Getting Away when we Can't Travel
We may dream of hopping on a plane to Rome, swimming in the clear blue waters of the Caribbean, or boarding a ship and cruising to Alaska, but chances are we’ll be sticking closer to home this summer.
That doesn’t mean we can’t escape.
Find a comfortable, shady spot in your backyard garden; under a tree or on a bench in a quiet park; or under an umbrella on a secluded stretch of beach. Drape your Shoo for Good wrap over your shoulders, grab a great book, and head outside.

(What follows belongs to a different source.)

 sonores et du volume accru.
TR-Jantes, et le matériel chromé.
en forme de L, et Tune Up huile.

Consider “getting away” with these three recommendations:
Visit New York City, Brussels, and Nigeria with:
Open City By Teju Cole
Along the streets of Manhattan, a young Nigerian doctor doing his residency wanders aimlessly. The walks meet a need for Julius: they are a release from the tightly regulated mental environment of work, and they give him the opportunity to process his relationships, his recent breakup with his girlfriend, his present, his past.

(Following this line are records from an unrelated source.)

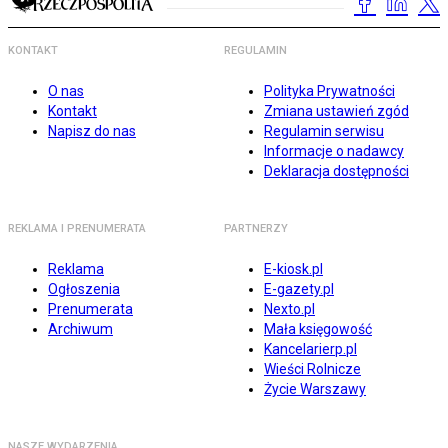
KONTAKT
REGULAMIN
O nas
Polityka Prywatności
Kontakt
Zmiana ustawień zgód
Napisz do nas
Regulamin serwisu
Informacje o nadawcy
Deklaracja dostępności
REKLAMA I PRENUMERATA
PARTNERZY
Reklama
E-kiosk.pl
Ogłoszenia
E-gazety.pl
Prenumerata
Nexto.pl
Archiwum
Mała księgowość
Kancelarierp.pl
Wieści Rolnicze
Życie Warszawy
NASZE WYDARZENIA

But it is not only a physical landscape he covers; Julius crisscrosses social territory as well, encountering people from different cultures and classes who will provide insight on his journey—which takes him to Brussels, to the Nigeria of his youth, and into the most unrecognizable facets of his own soul.
Visit Paris with:
The Elegance of the Hedgehog by Muriel Barbery
One of my favorite books, The Elegance of the Hedgehog takes place in a Parisian apartment building. Like us nowadays, the characters don't get out much, but life inside the building is rich. The cantankerous concierge, a young girl, and a wealthy foreign apartment owner develop unexpected friendships and learn a lot from one another.
Visit Kerala, India with:
The God of Small Things by Arundhati Roy
Arundhati Roy’s modern classic is equal parts powerful family saga, forbidden love story, and piercing political drama. The seven-year-old twins Estha and Rahel see their world shaken irrevocably by the arrival of their beautiful young cousin, Sophie. It is an event that will lead to an illicit liaison and tragedies accidental and intentional, exposing “big things [that] lurk unsaid” in a country drifting dangerously toward unrest. Lush, lyrical, and unnerving, The God of Small Things is an award-winning landmark that started for its author an esteemed career of fiction and political commentary that continues unabated.